Final answer:
For the given data with a five-number summary, the interquartile range (IQR) is used to identify outliers. After calculating the IQR and the bounds, we identified that the minimum value of 40 is an outlier, as it is below the lower bound.
Step-by-step explanation:
The question asks us to utilize the interquartile range (IQR) to identify any potential outliers in the dataset with a given five-number summary: Min 40, Q1 69, Median 72, Q3 79, Max 86.

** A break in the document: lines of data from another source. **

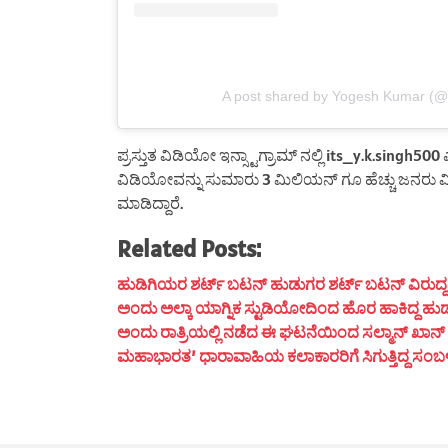
A post shared by Yogesh Kumar (@i
ಪ್ರಸ್ತುತ ವಿಡಿಯೋ ಇನ್ಸ್ಟಾಗ್ರಾಮ್ ನಲ್ಲಿ its_y.k.sing
ವಿಡಿಯೋವನ್ನು ಸುಮಾರು 3 ಮಿಲಿಯನ್ ಗೂ ಹೆಚ್ಚು ಜನರು ವೀಕ್ಷಣ
ಮಾಡಿದ್ದಾರೆ.
Related Posts:
ಹುಡಿಗಿಯರ ಶರ್ಟ್ ಬಟನ್ ಹುಡುಗರ ಶರ್ಟ್ ಬಟನ್ ವಿರುದ್ದ ದಿಶೆ
ಅಂದು ಅಲ್ಕಾ ಯಾಗ್ನಿಕ ಸ್ಟುಡಿಯೋದಿಂದ ಹೊರ ಹಾಕಿದ್ದ ಹುಡ
ಅಂದು ರಾತ್ರಿಯಲ್ಲಿ ನಡೆದ ಈ ಘಟನೆಯಿಂದ ಸಲ್ಮಾನ್ ಖಾನ್ ಮ
ಮಹಾಭಾರತ’ ಧಾರಾವಾಹಿಯ ಕಲಾಕಾರರಿಗೆ ಸಿಗುತ್ತಿದ್ದ ಸಂಬಳ ಎಷ್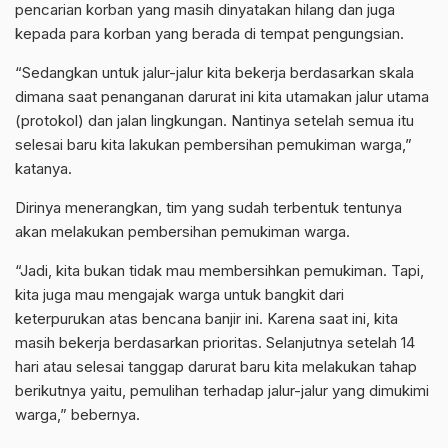
pencarian korban yang masih dinyatakan hilang dan juga
kepada para korban yang berada di tempat pengungsian.
“Sedangkan untuk jalur-jalur kita bekerja berdasarkan skala
dimana saat penanganan darurat ini kita utamakan jalur utama
(protokol) dan jalan lingkungan. Nantinya setelah semua itu
selesai baru kita lakukan pembersihan pemukiman warga,”
katanya.
Dirinya menerangkan, tim yang sudah terbentuk tentunya
akan melakukan pembersihan pemukiman warga.
“Jadi, kita bukan tidak mau membersihkan pemukiman. Tapi,
kita juga mau mengajak warga untuk bangkit dari
keterpurukan atas bencana banjir ini. Karena saat ini, kita
masih bekerja berdasarkan prioritas. Selanjutnya setelah 14
hari atau selesai tanggap darurat baru kita melakukan tahap
berikutnya yaitu, pemulihan terhadap jalur-jalur yang dimukimi
warga,” bebernya.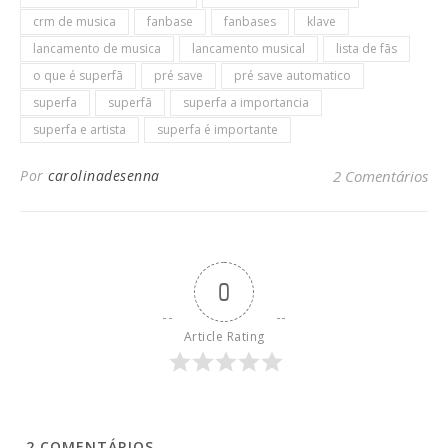
crm de musica
fanbase
fanbases
klave
lancamento de musica
lancamento musical
lista de fãs
o que é superfã
pré save
pré save automatico
superfa
superfã
superfa a importancia
superfa e artista
superfa é importante
Por
carolinadesenna
2 Comentários
0
Article Rating
2
COMENTÁRIOS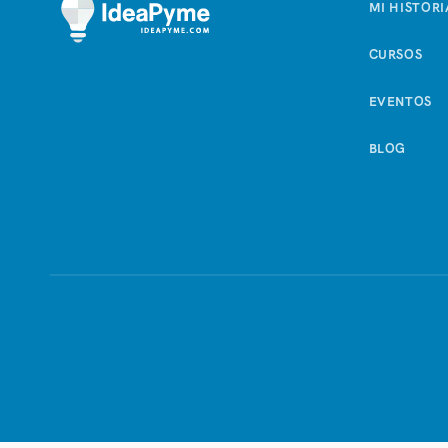
MI HISTORI
CURSOS
EVENTOS
BLOG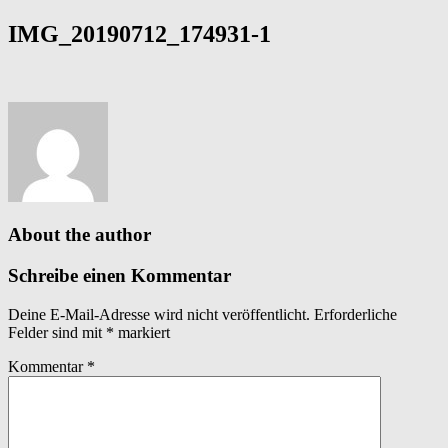
IMG_20190712_174931-1
About the author
Schreibe einen Kommentar
Deine E-Mail-Adresse wird nicht veröffentlicht.
Erforderliche
Felder sind mit
*
markiert
Kommentar
*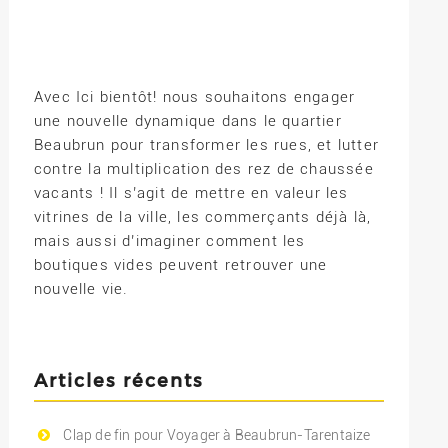
Avec Ici bientôt! nous souhaitons engager
une nouvelle dynamique dans le quartier
Beaubrun pour transformer les rues, et lutter
contre la multiplication des rez de chaussée
vacants ! Il s’agit de mettre en valeur les
vitrines de la ville, les commerçants déjà là,
mais aussi d’imaginer comment les
boutiques vides peuvent retrouver une
nouvelle vie.
Articles récents
Clap de fin pour Voyager à Beaubrun-Tarentaize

To calculate the IQR, we subtract the first quartile (Q1) from the third quartile (Q3): IQR = Q3 - Q1 = 79 - 69 = 10. Then, we determine the bounds for potential outliers by multiplying the IQR by 1.5 and adding it to Q3 for the upper bound, and by subtracting it from Q1 for the lower bound.

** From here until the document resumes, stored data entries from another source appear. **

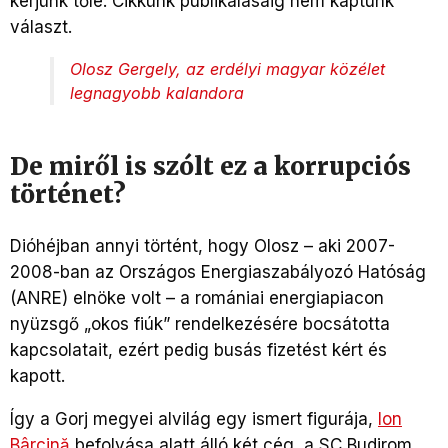
kérjünk tőle. Cikkünk publikálásáig nem kaptunk
választ.
Olosz Gergely, az erdélyi magyar közélet
legnagyobb kalandora
De miről is szólt ez a korrupciós
történet?
Dióhéjban annyi történt, hogy Olosz – aki 2007-
2008-ban az Országos Energiaszabályozó Hatóság
(ANRE) elnöke volt – a romániai energiapiacon
nyüzsgő „okos fiúk” rendelkezésére bocsátotta
kapcsolatait, ezért pedig busás fizetést kért és
kapott.
Így a Gorj megyei alvilág egy ismert figurája,
Ion
Bâ
r
cină
befolyása alatt álló két cég, a SC Budirom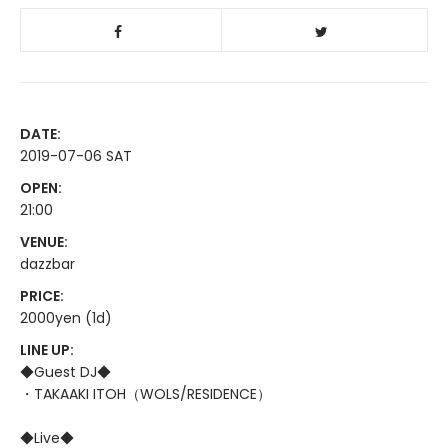
DATE:
2019-07-06 SAT
OPEN:
21:00
VENUE:
dazzbar
PRICE:
2000yen (1d)
LINE UP:
◆Guest DJ◆
・TAKAAKI ITOH（WOLS/RESIDENCE）
◆Live◆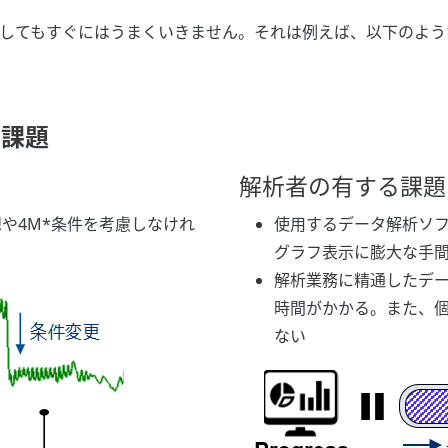
してもすぐにはうまくいきません。それは例えば、以下のよう
の課題
解析者の有する課題
や4M*条件を考慮しなけれ
使用するデータ解析ソ
グラフ表示に膨大な手
解析業務に精通したデ
時間がかかる。また、
ない​​​​​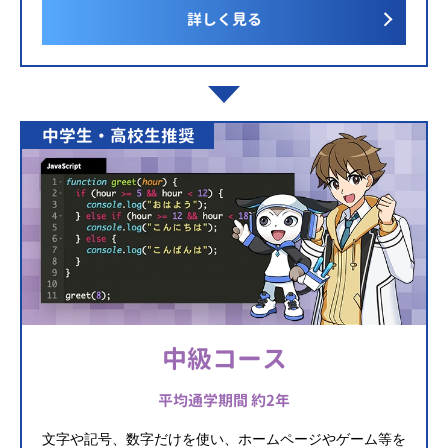
詳しく見る
中学生・高校生推奨
中級コース
平均通学期間 約2年
文字や記号、数字だけを使い、ホームページやゲーム等を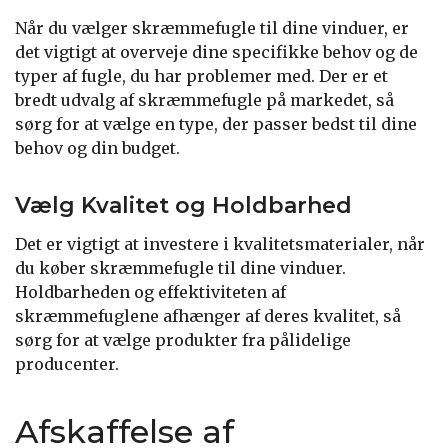
Når du vælger skræmmefugle til dine vinduer, er
det vigtigt at overveje dine specifikke behov og de
typer af fugle, du har problemer med. Der er et
bredt udvalg af skræmmefugle på markedet, så
sørg for at vælge en type, der passer bedst til dine
behov og din budget.
Vælg Kvalitet og Holdbarhed
Det er vigtigt at investere i kvalitetsmaterialer, når
du køber skræmmefugle til dine vinduer.
Holdbarheden og effektiviteten af
skræmmefuglene afhænger af deres kvalitet, så
sørg for at vælge produkter fra pålidelige
producenter.
Afskaffelse af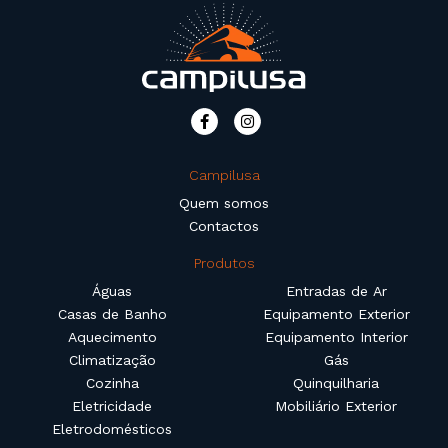
Campilusa
Quem somos
Contactos
Produtos
Águas
Entradas de Ar
Casas de Banho
Equipamento Exterior
Aquecimento
Equipamento Interior
Climatização
Gás
Cozinha
Quinquilharia
Eletricidade
Mobiliário Exterior
Eletrodomésticos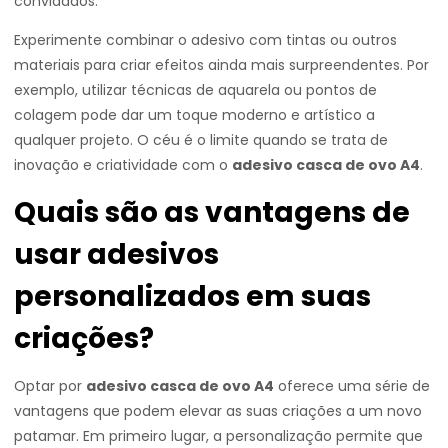
convidados.
Experimente combinar o adesivo com tintas ou outros
materiais para criar efeitos ainda mais surpreendentes. Por
exemplo, utilizar técnicas de aquarela ou pontos de
colagem pode dar um toque moderno e artístico a
qualquer projeto. O céu é o limite quando se trata de
inovação e criatividade com o
adesivo casca de ovo A4
.
Quais são as vantagens de
usar adesivos
personalizados em suas
criações?
Optar por
adesivo casca de ovo A4
oferece uma série de
vantagens que podem elevar as suas criações a um novo
patamar. Em primeiro lugar, a personalização permite que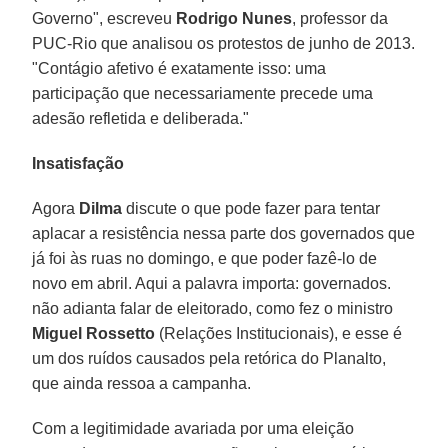
Governo", escreveu
Rodrigo Nunes
, professor da
PUC-Rio que analisou os protestos de junho de 2013.
"Contágio afetivo é exatamente isso: uma
participação que necessariamente precede uma
adesão refletida e deliberada."
Insatisfação
Agora
Dilma
discute o que pode fazer para tentar
aplacar a resistência nessa parte dos governados que
já foi às ruas no domingo, e que poder fazê-lo de
novo em abril. Aqui a palavra importa: governados.
não adianta falar de eleitorado, como fez o ministro
Miguel Rossetto
(Relações Institucionais), e esse é
um dos ruídos causados pela retórica do Planalto,
que ainda ressoa a campanha.
Com a legitimidade avariada por uma eleição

Upper Bound = Q3 + (IQR × 1.5) = 79 + (10 × 1.5) = 94
Lower Bound = Q1 - (IQR × 1.5) = 69 - (10 × 1.5) = 54
Now, we check each data value in the set against these bounds. Data values above 94 or below 54 would be considered outliers. In this set, the minimum is 40 and the maximum is 86; therefore, the minimum value of 40 falls below the lower bound and is considered an outlier. No data point exceeds the upper bound.